==== Input

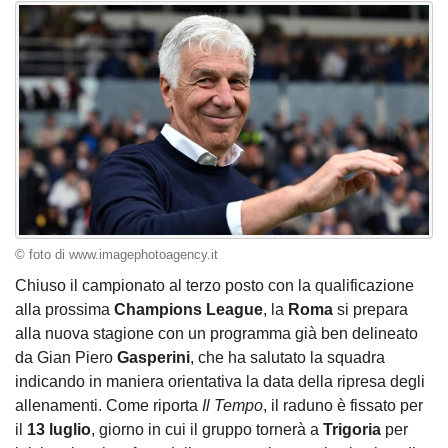
© foto di www.imagephotoagency.it
Chiuso il campionato al terzo posto con la qualificazione
alla prossima
Champions League
, la
Roma
si prepara
alla nuova stagione con un programma già ben delineato
da Gian Piero
Gasperini
, che ha salutato la squadra
indicando in maniera orientativa la data della ripresa degli
allenamenti. Come riporta
Il Tempo
, il raduno è fissato per
il
13 luglio
, giorno in cui il gruppo tornerà a
Trigoria
per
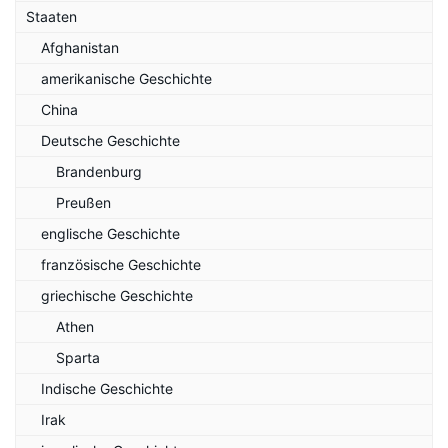
Staaten
Afghanistan
amerikanische Geschichte
China
Deutsche Geschichte
Brandenburg
Preußen
englische Geschichte
französische Geschichte
griechische Geschichte
Athen
Sparta
Indische Geschichte
Irak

========

What is being asked.
What's needed here is an exact repeat of all the records above, pictures excluded.

Written reply.
© foto di www.imagephotoagency.it
Chiuso il campionato al terzo posto con la qualificazione
alla prossima
Champions League
, la
Roma
si prepara
alla nuova stagione con un programma già ben delineato
da Gian Piero
Gasperini
, che ha salutato la squadra
indicando in maniera orientativa la data della ripresa degli
allenamenti. Come riporta
Il Tempo
, il raduno è fissato per
il
13 luglio
, giorno in cui il gruppo tornerà a
Trigoria
per
Staaten
Afghanistan
amerikanische Geschichte
China
Deutsche Geschichte
Brandenburg
Preußen
englische Geschichte
französische Geschichte
griechische Geschichte
Athen
Sparta
Indische Geschichte
Irak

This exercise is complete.